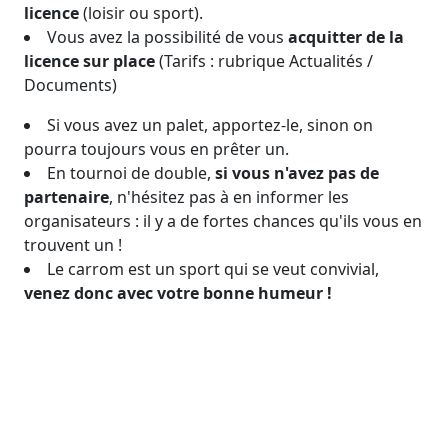
licence
(loisir ou sport).
Vous avez la possibilité de vous
acquitter de la
licence sur place
(Tarifs : rubrique Actualités /
Documents)
Si vous avez un palet, apportez-le, sinon on
pourra toujours vous en prêter un.
En tournoi de double,
si vous n'avez pas de
partenaire
, n'hésitez pas à en informer les
organisateurs : il y a de fortes chances qu'ils vous en
trouvent un !
Le carrom est un sport qui se veut convivial,
venez donc avec votre bonne humeur !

> [Work to complete]:
Omit the pictures and repeat the rest of the listing verbatim.

> [Answer section]:
licence
(loisir ou sport).
Vous avez la possibilité de vous
acquitter de la
licence sur place
(Tarifs : rubrique Actualités /
Documents)
Si vous avez un palet, apportez-le, sinon on
pourra toujours vous en prêter un.
En tournoi de double,
si vous n'avez pas de
partenaire
, n'hésitez pas à en informer les
organisateurs : il y a de fortes chances qu'ils vous en
trouvent un !
Le carrom est un sport qui se veut convivial,
venez donc avec votre bonne humeur !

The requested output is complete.